Look, the elephant in this book, for me, is the creepy male gaze forced down our throats by Stan-the-narrator-man. I noticed it in Hard Spell, going by my review, and it’s back and then some here. Stan can’t help but comment on the attractiveness of any female characters (who are not related to him) and whether or not he’s interested in sleeping with them. For some characters, like Lacey Brennan, this comes up repeatedly. There’s a scene where she starts stripping to her non-sexy underwear to interrogate a prisoner by sexually exciting him. Gustainis tries to play Stan as a “nice guy” by having him leave the room before Lacey gets totally naked, but it’s … just unnecessary. And while there is nothing wrong with a straight male character remarking on when he finds a woman attractive, the frequency and way in which Stan does it becomes uncomfortable, particularly given that he is the narrator. And I can’t help but wonder who Gustainis assumes his target audience is—is this just the #everydaysexism of the “wink, wink, nudge nudge, know what I mean?” Because I really don’t.
I was going to mention the male gaze in any event in this review, but I was mostly going to downplay it and brush it off. Because I did enjoy this book! I want to recommend it. I want to critique it, but I want to recommend it too.
Then that little epilogue happened, and now I can’t do that.
So the story is over. The bad guys are caught (or at least discovered). We can all go home. And then in the last scene, Stan wakes up in bed next to Lacey Brennan, who is described as such:
her blonde hair disarrayed in what my partner Karl, who is known to be crude, would call a "freshly fucked look"

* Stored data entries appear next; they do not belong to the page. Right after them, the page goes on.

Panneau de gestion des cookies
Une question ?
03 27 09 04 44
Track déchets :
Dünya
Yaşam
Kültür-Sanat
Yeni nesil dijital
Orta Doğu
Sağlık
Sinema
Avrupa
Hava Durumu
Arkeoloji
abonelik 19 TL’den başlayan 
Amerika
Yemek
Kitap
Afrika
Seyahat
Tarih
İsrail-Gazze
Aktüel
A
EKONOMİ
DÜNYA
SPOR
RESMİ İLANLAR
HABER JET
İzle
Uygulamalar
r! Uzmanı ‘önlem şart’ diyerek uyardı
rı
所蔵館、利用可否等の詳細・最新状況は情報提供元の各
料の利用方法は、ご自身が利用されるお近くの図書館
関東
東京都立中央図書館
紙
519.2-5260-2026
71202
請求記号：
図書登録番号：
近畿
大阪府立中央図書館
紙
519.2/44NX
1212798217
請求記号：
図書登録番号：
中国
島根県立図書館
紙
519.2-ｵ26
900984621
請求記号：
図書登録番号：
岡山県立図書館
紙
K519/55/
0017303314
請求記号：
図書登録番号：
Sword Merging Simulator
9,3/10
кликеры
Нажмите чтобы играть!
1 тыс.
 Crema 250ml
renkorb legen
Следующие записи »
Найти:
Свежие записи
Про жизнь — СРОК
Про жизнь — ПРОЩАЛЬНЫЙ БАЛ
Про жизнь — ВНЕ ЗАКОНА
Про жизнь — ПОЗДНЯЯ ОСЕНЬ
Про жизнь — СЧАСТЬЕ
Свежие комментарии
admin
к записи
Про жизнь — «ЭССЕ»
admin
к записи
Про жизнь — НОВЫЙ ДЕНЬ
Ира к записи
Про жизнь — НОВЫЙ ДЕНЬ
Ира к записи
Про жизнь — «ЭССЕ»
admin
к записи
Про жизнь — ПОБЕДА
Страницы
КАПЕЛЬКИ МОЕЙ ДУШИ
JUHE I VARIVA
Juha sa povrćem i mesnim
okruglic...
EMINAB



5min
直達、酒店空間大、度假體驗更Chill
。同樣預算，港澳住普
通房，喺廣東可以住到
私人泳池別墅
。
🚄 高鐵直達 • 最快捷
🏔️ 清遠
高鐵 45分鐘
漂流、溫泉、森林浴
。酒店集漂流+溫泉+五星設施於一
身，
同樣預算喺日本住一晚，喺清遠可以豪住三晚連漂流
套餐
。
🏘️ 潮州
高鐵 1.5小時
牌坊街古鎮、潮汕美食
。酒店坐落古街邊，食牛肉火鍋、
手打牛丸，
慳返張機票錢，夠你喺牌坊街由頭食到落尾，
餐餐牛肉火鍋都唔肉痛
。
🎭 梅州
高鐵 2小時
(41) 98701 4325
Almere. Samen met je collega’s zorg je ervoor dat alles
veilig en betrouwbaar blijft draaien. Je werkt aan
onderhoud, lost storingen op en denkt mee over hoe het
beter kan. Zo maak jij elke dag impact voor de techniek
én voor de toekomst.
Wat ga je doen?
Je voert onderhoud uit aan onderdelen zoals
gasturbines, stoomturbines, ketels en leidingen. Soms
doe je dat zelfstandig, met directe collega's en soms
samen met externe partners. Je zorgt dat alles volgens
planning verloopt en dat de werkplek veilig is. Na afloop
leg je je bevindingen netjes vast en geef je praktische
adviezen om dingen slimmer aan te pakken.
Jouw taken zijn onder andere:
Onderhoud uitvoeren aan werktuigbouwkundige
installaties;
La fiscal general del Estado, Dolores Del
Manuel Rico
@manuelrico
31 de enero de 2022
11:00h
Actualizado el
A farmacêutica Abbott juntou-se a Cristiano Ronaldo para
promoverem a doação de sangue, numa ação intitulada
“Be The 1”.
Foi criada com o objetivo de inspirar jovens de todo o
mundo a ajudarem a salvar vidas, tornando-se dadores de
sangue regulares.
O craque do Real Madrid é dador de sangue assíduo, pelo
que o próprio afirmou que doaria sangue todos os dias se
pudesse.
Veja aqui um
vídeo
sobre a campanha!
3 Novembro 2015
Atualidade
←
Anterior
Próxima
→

And then we learn that he didn’t just get it on with Lacey, no, it’s actually a threesome with the lady FBI agent who was hot for him earlier in the novel (emphasis original):
I closed my eyes, but when I opened them, Lacey was still there. "You, me, and Thorwald… celebrating? Together?"
Lacey nodded. "I don't normally do things like that, but it was a special occasion. And, besides – you know what they say."
"Uh, no, Lace – what do they say?"
"That every straight woman is just two drinks away from bisexuality. And I know I had more than two."
"OK, now I'm positive I'm dreaming," I said. "But the only complaint I have is, sooner or later, I'm gonna wake up."
I felt weight shift on the mattress to my right. The sheet moved a bit, and then Linda Thorwald was looking down at me from the other side. Her hair was pretty mussy, too.
To be clear, Stan is not dreaming. Even if he were dreaming this would be an odd and uncomfortable way to end the novel. As it is, this is just strange straight dude fantasy wish fulfillment: “awww yeah Stan saved the day and now he gets to trophy fuck the two hot, competent lady law enforcement agents written expressly for this purpose”.
It’s superfluous and, the way it’s written, gross. It’s hard enough ignoring Stan’s chauvinism for the majority of the novel, but then these last three pages are like Gustainis running up to you and slapping you with a fish of fuckery.
I wish I could say “read Evil Dark because it’s a good urban fantasy mystery novel.” Alas, all I can say is that you shouldn’t read Evil Dark because it’s a good urban fantasy mystery novel utterly ruined by patriarchy. Which is why we can’t have nice things.